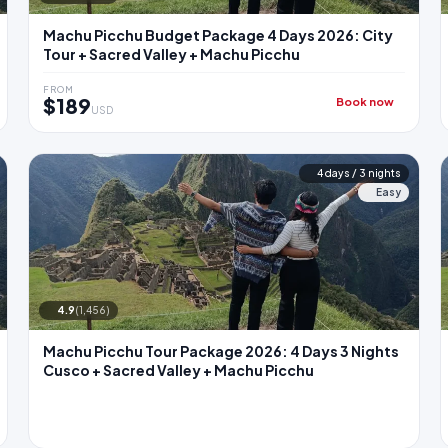
Machu Picchu Budget Package 4 Days 2026: City
Tour + Sacred Valley + Machu Picchu
FROM
$189
Book now
USD
4 days / 3 nights
Easy
4.9
(1,456)
Machu Picchu Tour Package 2026: 4 Days 3 Nights
Cusco + Sacred Valley + Machu Picchu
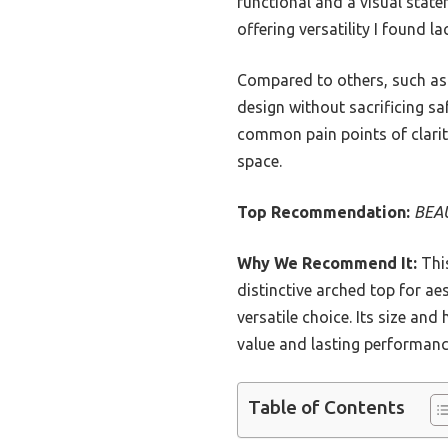
functional and a visual state
offering versatility I found l
Compared to others, such as 
design without sacrificing sa
common pain points of clarity,
space.
Top Recommendation:
BEAU
Why We Recommend It:
This
distinctive arched top for a
versatile choice. Its size and 
value and lasting performanc
Table of Contents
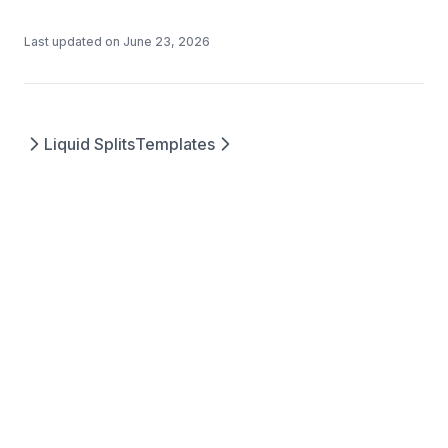
Last updated on
June 23, 2026
Liquid Splits
Templates
Questions? Contact us at
©
2026
Splits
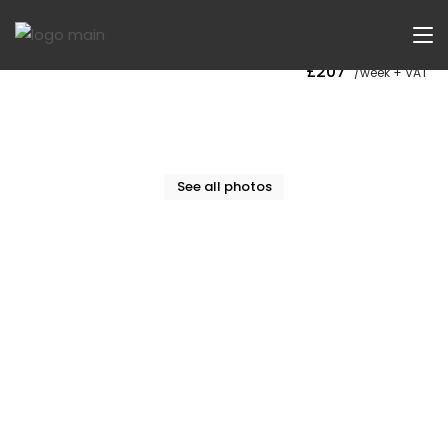
Now Let
£207
/week + VAT
See all photos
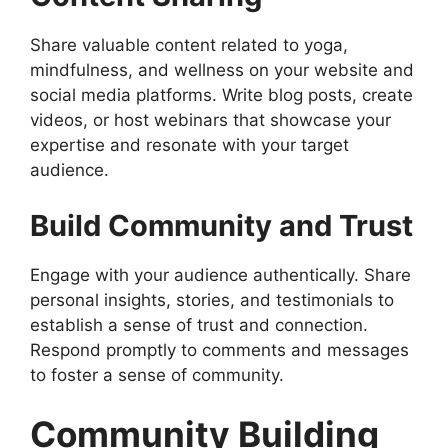
Share valuable content related to yoga,
mindfulness, and wellness on your website and
social media platforms. Write blog posts, create
videos, or host webinars that showcase your
expertise and resonate with your target
audience.
Build Community and Trust
Engage with your audience authentically. Share
personal insights, stories, and testimonials to
establish a sense of trust and connection.
Respond promptly to comments and messages
to foster a sense of community.
Community Building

━━━━━━━━━━

# [EXERCISE REQUIREMENTS]
Check all the records above and select each line where the string "sense" is found.

# [ANSWER AREA]
establish a sense of trust and connection.
to foster a sense of community.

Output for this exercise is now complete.